• **What is expected**
Images are to be excluded from the copy, and the records below reproduced word for word.

[Saved data entries]
»»
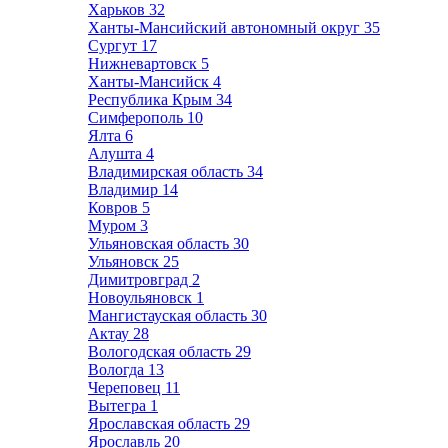
Харьков
32
Ханты-Мансийский автономный округ
35
Сургут
17
Нижневартовск
5
Ханты-Мансийск
4
Республика Крым
34
Симферополь
10
Ялта
6
Алушта
4
Владимирская область
34
Владимир
14
Ковров
5
Муром
3
Ульяновская область
30
Ульяновск
25
Димитровград
2
Новоульяновск
1
Мангистауская область
30
Актау
28
Вологодская область
29
Вологда
13
Череповец
11
Вытегра
1
Ярославская область
29
Ярославль
20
««
• **Response area**
Харьков
32
Ханты-Мансийский автономный округ
35
Сургут
17
Нижневартовск
5
Ханты-Мансийск
4
Республика Крым
34
Симферополь
10
Ялта
6
Алушта
4
Владимирская область
34
Владимир
14
Ковров
5
Муром
3
Ульяновская область
30
Ульяновск
25
Димитровград
2
Новоульяновск
1
Мангистауская область
30
Актау
28
Вологодская область
29
Вологда
13
Череповец
11
Вытегра
1
Ярославская область
29
Ярославль
20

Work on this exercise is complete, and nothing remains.